__What is being asked__: Below are the entries; give again exactly the lines from the one mentioning "NOS DEMANDES" through the one mentioning "Nos offres d’emploi", inclusive.

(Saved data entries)
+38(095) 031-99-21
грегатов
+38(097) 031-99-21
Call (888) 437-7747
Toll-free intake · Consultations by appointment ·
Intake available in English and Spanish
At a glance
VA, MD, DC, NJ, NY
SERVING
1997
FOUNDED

...

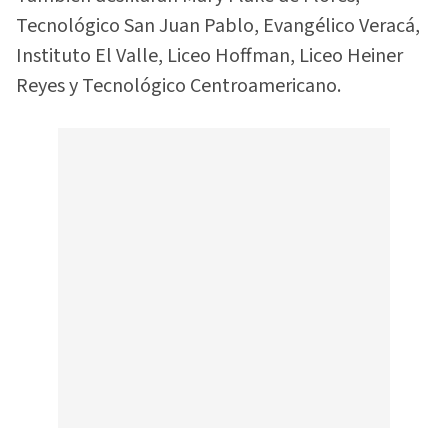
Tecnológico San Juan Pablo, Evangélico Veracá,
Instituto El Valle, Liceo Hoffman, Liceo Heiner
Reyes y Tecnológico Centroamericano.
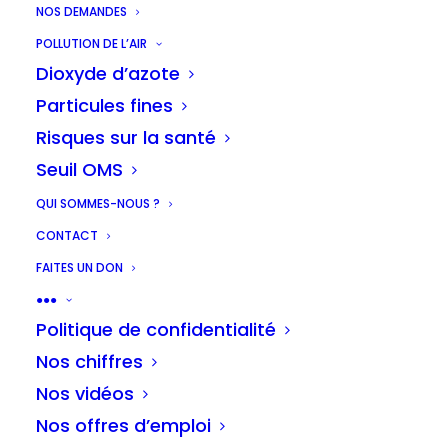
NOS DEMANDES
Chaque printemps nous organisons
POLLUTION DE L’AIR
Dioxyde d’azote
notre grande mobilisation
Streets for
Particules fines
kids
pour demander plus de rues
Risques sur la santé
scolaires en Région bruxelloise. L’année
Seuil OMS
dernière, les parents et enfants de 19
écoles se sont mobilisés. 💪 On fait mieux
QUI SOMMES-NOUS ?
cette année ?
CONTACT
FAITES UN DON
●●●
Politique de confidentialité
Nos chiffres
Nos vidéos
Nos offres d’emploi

__Expected answer__:
NOS DEMANDES
Chaque printemps nous organisons
POLLUTION DE L’AIR
Dioxyde d’azote
notre grande mobilisation
Streets for
Particules fines
kids
pour demander plus de rues
Risques sur la santé
scolaires en Région bruxelloise. L’année
Seuil OMS
dernière, les parents et enfants de 19
écoles se sont mobilisés. 💪 On fait mieux
QUI SOMMES-NOUS ?
cette année ?
CONTACT
FAITES UN DON
●●●
Politique de confidentialité
Nos chiffres
Nos vidéos
Nos offres d’emploi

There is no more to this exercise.